This was the same question I asked when I started my series on Afcon 2013. That was some 11 whole weeks ago!  

 After some three weeks of incredible football drama now I know better. No one should tell me.  My crystal ball has got the critical end of Afcon 2013 wrong.  As we come to the end of the championship I humbly concede that I am not Paul the Octopus.

 As I was correct in a lot of my earlier assumptions and subsequent predictions, so was I wrong in a few others, particularly as the championships draws to a close.   
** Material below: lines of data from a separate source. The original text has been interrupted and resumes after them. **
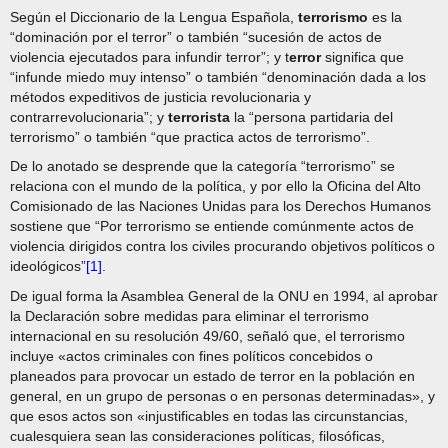
Según el Diccionario de la Lengua Española,
terrorismo
es la
“dominación por el terror” o también “sucesión de actos de
violencia ejecutados para infundir terror”; y t
error
significa que
“infunde miedo muy intenso” o también “denominación dada a los
métodos expeditivos de justicia revolucionaria y
contrarrevolucionaria”; y
terrorista
la “persona partidaria del
terrorismo” o también “que practica actos de terrorismo”.
De lo anotado se desprende que la categoría “terrorismo” se
relaciona con el mundo de la política, y por ello la Oficina del Alto
Comisionado de las Naciones Unidas para los Derechos Humanos
sostiene que “Por terrorismo se entiende comúnmente actos de
violencia dirigidos contra los civiles procurando objetivos políticos o
ideológicos”
[1]
.
De igual forma la Asamblea General de la ONU en 1994, al aprobar
la Declaración sobre medidas para eliminar el terrorismo
internacional en su resolución 49/60, señaló que, el terrorismo
incluye «actos criminales con fines políticos concebidos o
planeados para provocar un estado de terror en la población en
general, en un grupo de personas o en personas determinadas», y
que esos actos son «injustificables en todas las circunstancias,
cualesquiera sean las consideraciones políticas, filosóficas,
 Permit me to ‘apologise’ to South Africans for raising their hopes and making them believe that playing with one of the weakest teams in the championship, the Bafana Bafana could still have overcome the odds, ridden on the back of unprecedented national passion and support, and bull-dozed their way to the finals. When the critical time came the elements settled on their eventual luckier conquerors - Mali. So, ended the South African dream along with the mystique of the oracle!
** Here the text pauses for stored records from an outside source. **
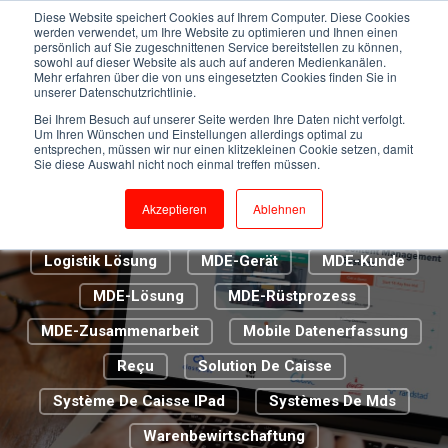
Kassensystem
Cloud Caisse
Diese Website speichert Cookies auf Ihrem Computer. Diese Cookies
werden verwendet, um Ihre Website zu optimieren und Ihnen einen
persönlich auf Sie zugeschnittenen Service bereitstellen zu können,
Digitalisierung 2.0
Digitalisierung Im Handel
sowohl auf dieser Website als auch auf anderen Medienkanälen.
Mehr erfahren über die von uns eingesetzten Cookies finden Sie in
ERP-Lösung
Euro CIS
unserer Datenschutzrichtlinie.
Bei Ihrem Besuch auf unserer Seite werden Ihre Daten nicht verfolgt.
Euroshop Düsseldorf
Um Ihren Wünschen und Einstellungen allerdings optimal zu
entsprechen, müssen wir nur einen klitzekleinen Cookie setzen, damit
Genossenschaft Metzgermeister St. Gallen
Sie diese Auswahl nicht noch einmal treffen müssen.
Handel
IT-Infrastruktur
IT-Support
Akzeptieren
Ablehnen
Kassenbon
Kundenbetreuer
La Caisse
Logistik Lösung
MDE-Gerät
MDE-Kunde
MDE-Lösung
MDE-Rüstprozess
MDE-Zusammenarbeit
Mobile Datenerfassung
Reçu
Solution De Caisse
Système De Caisse IPad
Systèmes De Mds
Warenbewirtschaftung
 I also apologise to the surprise team of the championship, the Burkinabe Stallions, that have exceeded themselves, passed through the crucible of fire, defied ALL pre-tournament analysis, tradition  and predictions, and created a new page in the history of Afcon. They are in the final match for the first time in their history and deserve it! The oracle had given them no chance in hell!

 I had thought Ghana were the most complete team coming into the championship. But if Cape Verde stretched them to the limit, Burkina Faso humbled them by reducing to nothing what appeared to be a deliberate script (through the shameful antics of Tunisian referee Slim) to make Ghana get to the finals by all means, fair or foul!
The Stallions overcame very biased officiating, unawarded clear penalties, and an undeserved expulsion of their most influential player, to defeat the Black Stars.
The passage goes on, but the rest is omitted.